The Pentagon said Tuesday that no one, including a ground forces commander, was disciplined as a result of the strike, which was launched in support of Syrian Allied forces that were under heavy fire from the Islamic State group near the city of Baguz in the east. Syria.

Defense Secretary Lloyd Austin, who ordered a new review of the airstrike last November, said he was “disappointed” by the shortcomings in handling the initial review of the operation, which missed deadlines and reported to Congress and the public. Delay in doing. civilian casualties.

“This process contributed to a perception that the department was not committed to transparency and was not taking the incident seriously – a belief that could have been prevented with a timely review and clear explanation of the circumstances surrounding the strike,” Austin said in one. The memo was released on Tuesday.

The investigation comes amid new investigations on the US military for attacks that have caused innocent deaths. And it has prompted Austin to order the department to create a new “Civilian Damage Mitigation and Response Action Plan” to better prevent civilian deaths in military operations. He also ordered Army General Michael Garrett, who is currently the head of US Army Forces Command, to conduct an independent review of the Baghuz attack.

Late last year, another independent review concluded that the US drone strikes that killed innocent civilians and children in Kabul in the final days of the Afghanistan war were not due to misconduct or negligence. It broke down in communication and in the process of identifying and confirming the bombing target.

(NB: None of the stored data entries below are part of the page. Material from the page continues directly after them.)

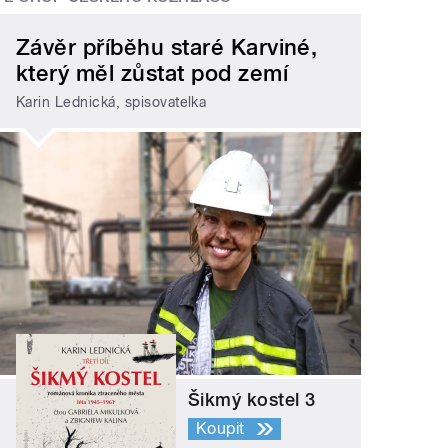
Závěr příběhu staré Karviné,
který měl zůstat pod zemí
Karin Lednická, spisovatelka
Šikmý kostel 3
Koupit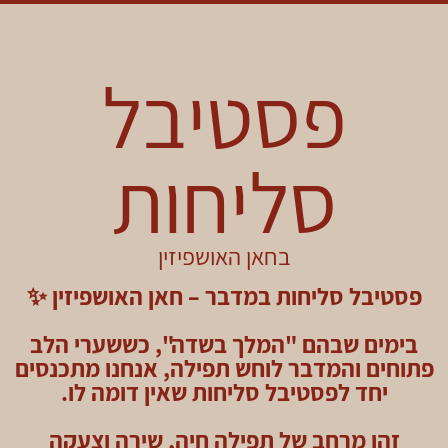
פסטיבל
סליחות
בחאן האושפיזין
פסטיבל סליחות במדבר – חאן האושפיזין ✨
בימים שבהם "המלך בשדה", כששערי הלב
פתוחים והמדבר לוחש תפילה, אנחנו מתכנסים
יחד לפסטיבל סליחות שאין דומה לו.
זהו מרחב של תפילה חיה, שירה וצעקה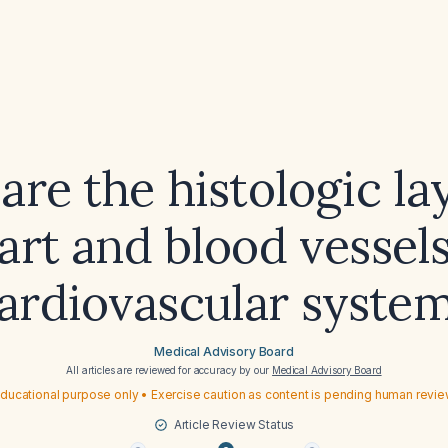
re the histologic la
art and blood vessels
ardiovascular syste
Medical Advisory Board
All articles are reviewed for accuracy by our
Medical Advisory Board
ducational purpose only • Exercise caution as content is pending human revi
Article Review Status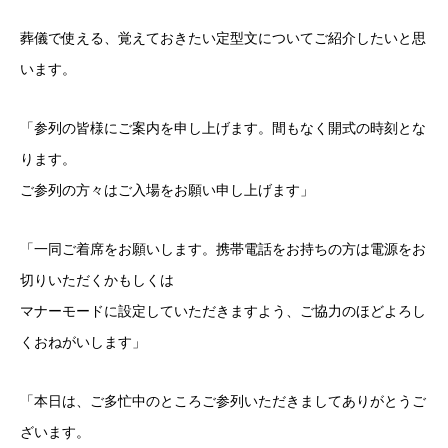
葬儀で使える、覚えておきたい定型文についてご紹介したいと思
います。
「参列の皆様にご案内を申し上げます。間もなく開式の時刻とな
ります。
ご参列の方々はご入場をお願い申し上げます」
「一同ご着席をお願いします。携帯電話をお持ちの方は電源をお
切りいただくかもしくは
マナーモードに設定していただきますよう、ご協力のほどよろし
くおねがいします」
「本日は、ご多忙中のところご参列いただきましてありがとうご
ざいます。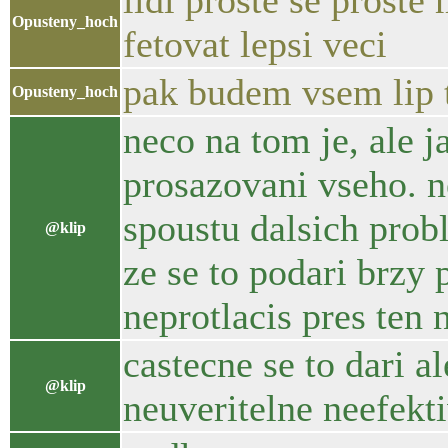
lidi proste se proste 
Opusteny_hoch
fetovat lepsi veci
pak budem vsem lip
Opusteny_hoch
neco na tom je, ale j
prosazovani vseho. n
spoustu dalsich prob
@klip
ze se to podari brzy 
neprotlacis pres ten 
castecne se to dari a
@klip
neuveritelne neefekt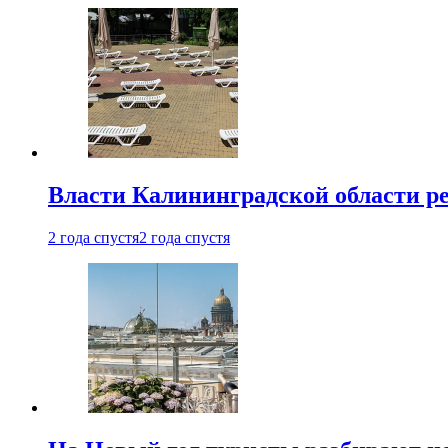
Власти Калининградской области ре
2 года спустя
2 года спустя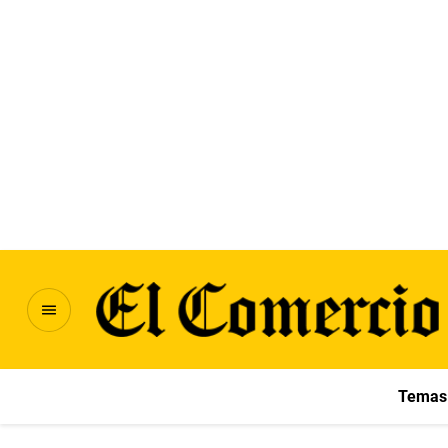
Temas 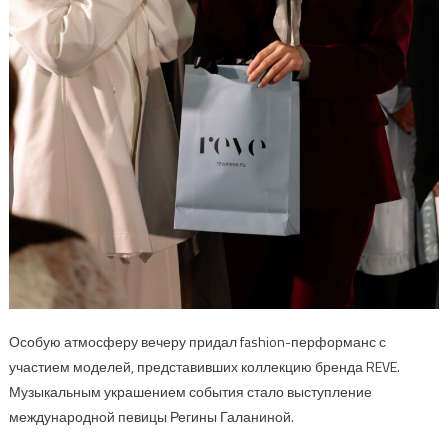
Особую атмосферу вечеру придал fashion-перформанс с
участием моделей, представивших коллекцию бренда REVE.
Музыкальным украшением события стало выступление
международной певицы Регины Галаниной.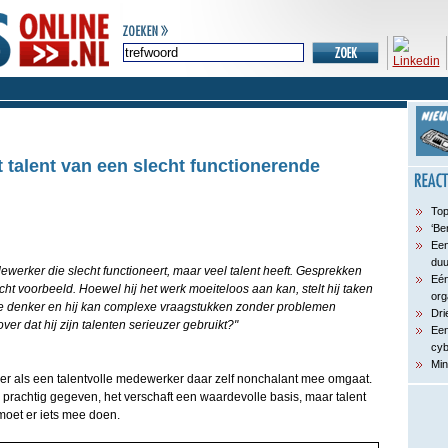
 talent van een slecht functionerende
Top
‘Be
Een
du
ewerker die slecht functioneert, maar veel talent heeft. Gesprekken
Eén
lecht voorbeeld. Hoewel hij het werk moeiteloos aan kan, stelt hij taken
org
nelle denker en hij kan complexe vraagstukken zonder problemen
Dri
ver dat hij zijn talenten serieuzer gebruikt?"
Een
cyb
Min
er als een talentvolle medewerker daar zelf nonchalant mee omgaat.
 prachtig gegeven, het verschaft een waardevolle basis, maar talent
 moet er iets mee doen.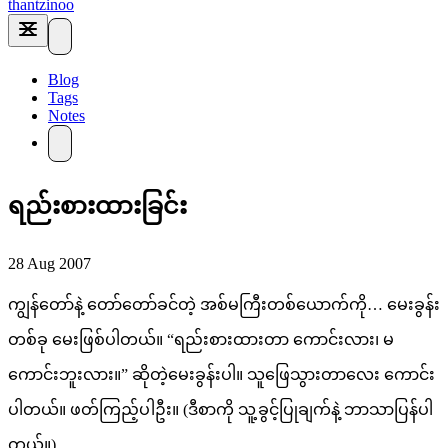
thantzinoo
Blog
Tags
Notes
ရည်းစားထားခြင်း
28 Aug 2007
ကျွန်တော်နဲ့ တော်တော်ခင်တဲ့ အစ်မကြီးတစ်ယောက်ကို… မေးခွန်း
တစ်ခု မေးဖြစ်ပါတယ်။ “ရည်းစားထားတာ ကောင်းလား၊ မ
ကောင်းဘူးလား။” ဆိုတဲ့မေးခွန်းပါ။ သူဖြေသွားတာလေး ကောင်း
ပါတယ်။ ဖတ်ကြည့်ပါဦး။ (ဒီစာကို သူ့ခွင့်ပြုချက်နဲ့ ဘာသာပြန်ပါ
တယ်။)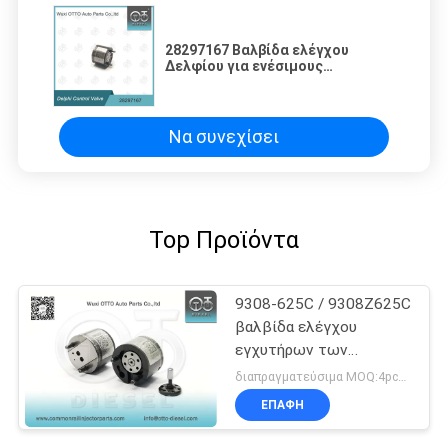
28297167 Βαλβίδα ελέγχου
Δελφίου για ενέσιμους
σιδηροδρόμους
R00201D/28540276
Να συνεχίσει
Top Προϊόντα
9308-625C / 9308Z625C
βαλβίδα ελέγχου
εγχυτήρων των
Δελφών για τον
διαπραγματεύσιμα MOQ:4pcs/set
εγχυτήρα R00101D
ΕΠΑΦΉ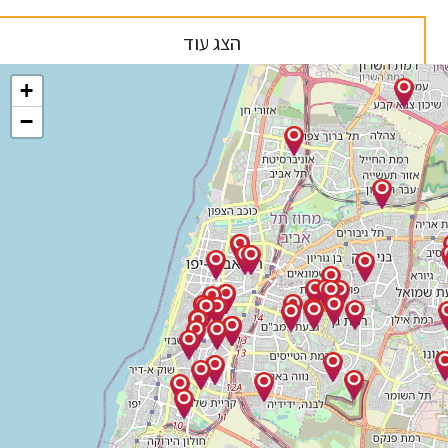
הצג עוד
+
−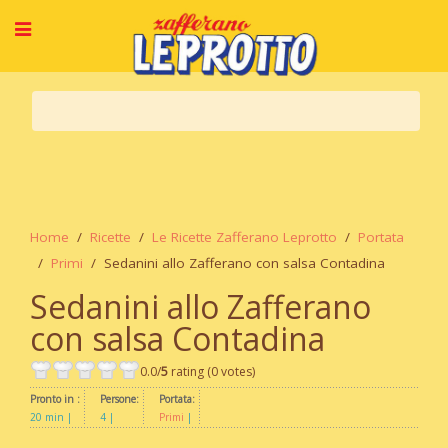
Home
Ricette
Le Ricette Zafferano Leprotto
Portata
Primi
Sedanini allo Zafferano con salsa Contadina
Sedanini allo Zafferano
con salsa Contadina
0.0/
5
rating (0 votes)
Pronto in :
Persone:
Portata:
20 min
4
Primi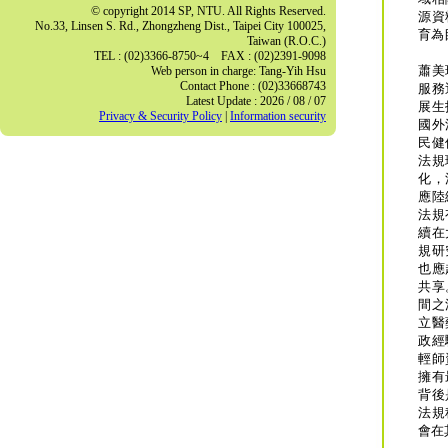
© copyright 2014 SP, NTU. All Rights Reserved.
源資
No.33, Linsen S. Rd., Zhongzheng Dist., Taipei City 100025,
育為
Taiwan (R.O.C.)
TEL : (02)3366-8750~4 FAX : (02)2391-9098
蕭美
Web person in charge: Tang-Yih Hsu
Contact Phone : (02)33668743
服務
Latest Update : 2026 / 08 / 07
展生
Privacy & Security Policy
|
Information security
國外
民健
法規
化，
應陸
法規
續在
規研
也應
共享
間之
立醫
政經
輕師
擁有
背後
法規
會在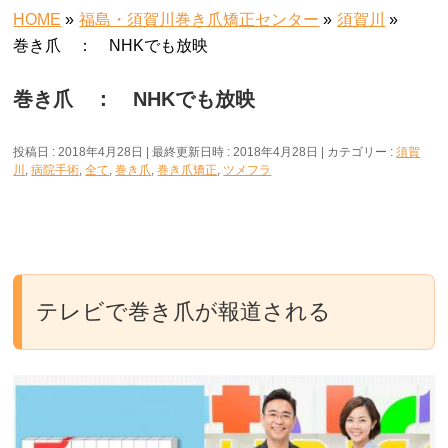
HOME
»
福島・須賀川巻き爪矯正センター
»
須賀川
»
巻き爪 ： NHKでも放映
巻き爪 ： NHKでも放映
投稿日 : 2018年4月28日
最終更新日時 : 2018年4月28日
カテゴリー :
須賀
川
,
病院手術
,
全て
,
巻き爪
,
巻き爪矯正
,
ツメフラ
テレビで巻き爪が報道される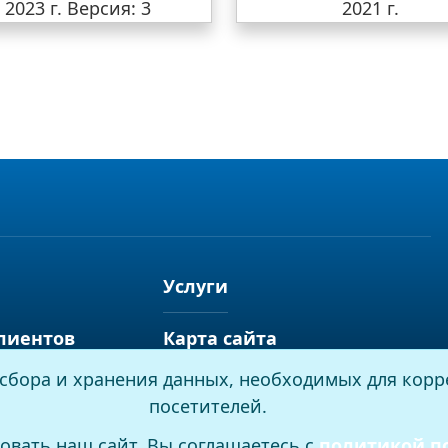
2023 г.
Версия: 3
2021 г.
Услуги
лиентов
Карта сайта
я сбора и хранения данных, необходимых для корр
посетителей.
овать наш сайт, Вы соглашаетесь с
политикой п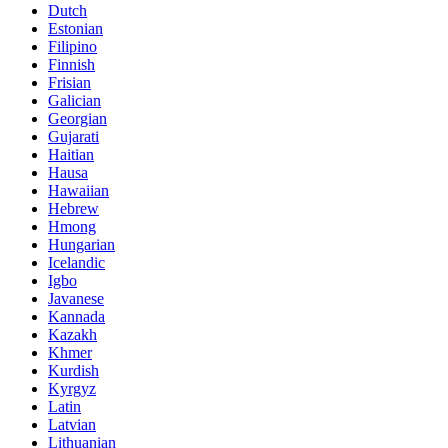
Dutch
Estonian
Filipino
Finnish
Frisian
Galician
Georgian
Gujarati
Haitian
Hausa
Hawaiian
Hebrew
Hmong
Hungarian
Icelandic
Igbo
Javanese
Kannada
Kazakh
Khmer
Kurdish
Kyrgyz
Latin
Latvian
Lithuanian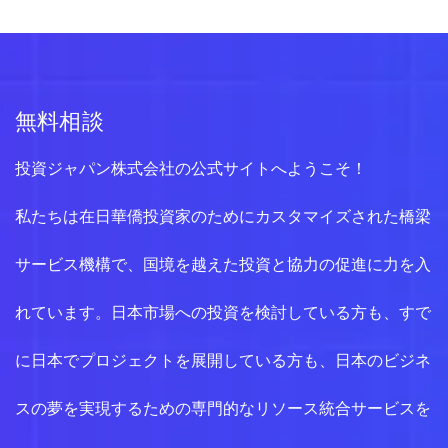
無料相談
投資ジャパン株式会社の公式サイトへようこそ！
私たちは在日華僑投資家のためにカスタマイズされた橋梁
サービス機構で、国境を越えた投資と協力の促進に力を入
れています。日本市場への投資を検討している方も、すで
に日本でプロジェクトを展開している方も、日本のビジネ
スの夢を実現するための専門的なリソース統合サービスを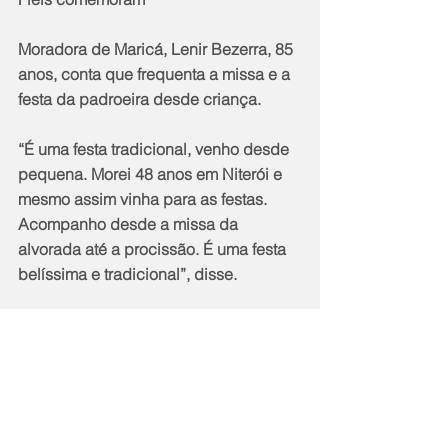
Moradora de Maricá, Lenir Bezerra, 85 
anos, conta que frequenta a missa e a 
festa da padroeira desde criança.
“É uma festa tradicional, venho desde 
pequena. Morei 48 anos em Niterói e 
mesmo assim vinha para as festas. 
Acompanho desde a missa da 
alvorada até a procissão. É uma festa 
belíssima e tradicional”, disse.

The strike killed nine members of his family, including a longtime employee of an American humanitarian organization and seven children. The US has promised to pay financial damages to the family and potentially take them out of Afghanistan, but nothing has happened so far.

In Tuesday’s memo, Austin directed department leaders to meet deadlines in reporting civilian casualties, conduct a thorough review, and reinforce the importance of procedures to commanders of the entire force.

A preliminary investigation into the attack concluded that the attack constituted legitimate self-defense in support of Syrian fellow forces under fire from the Islamic State group. Garrett, in his investigation, agreed with that conclusion.

According to Garrett’s investigation, 52 enemy fighters were killed and two wounded, and four civilians were killed and 15 wounded. Among the civilians, one woman and three children were killed, and 11 women and four children were injured. One of the enemies killed was a child.

Asked why no one is being held personally responsible for civilian deaths, Pentagon press secretary John Kirby said Tuesday that Austin is holding the department accountable, and that’s why he ordered a change in procedure. gave.

“I understand questions about accountability, I understand,” Kirby told Pentagon reporters. “In this case, General Garrett found that the ground force commander made the best decisions, given the information he had at the time, to address a very lethal, very aggressive (Islamic State) threat in a very confined space. Looking at it. It is extremely regrettable… We apologize for the loss of innocent lives.”

Garrett said in an unclassified summary of his report that the ground force commander “did not cause civilian casualties due to willful or willful disobedience.” He said the decision to strike was necessary to protect the Syrian Democratic Forces and that “multiple attempts to isolate civilians” from Islamic State rebels had been made.

Garrett said, however, that information not available to the commander at the time suggests he relied on data “which was not entirely accurate.” But he added that the commander’s actions cannot be judged solely on the basis of information available from behind.

Garrett also said in his review that while he found problems with policy compliance, “I found no evidence to support the allegation that these loopholes were malicious or were made to conceal decisions or actions.”

This article is republished from – Voa News – Read the – original article.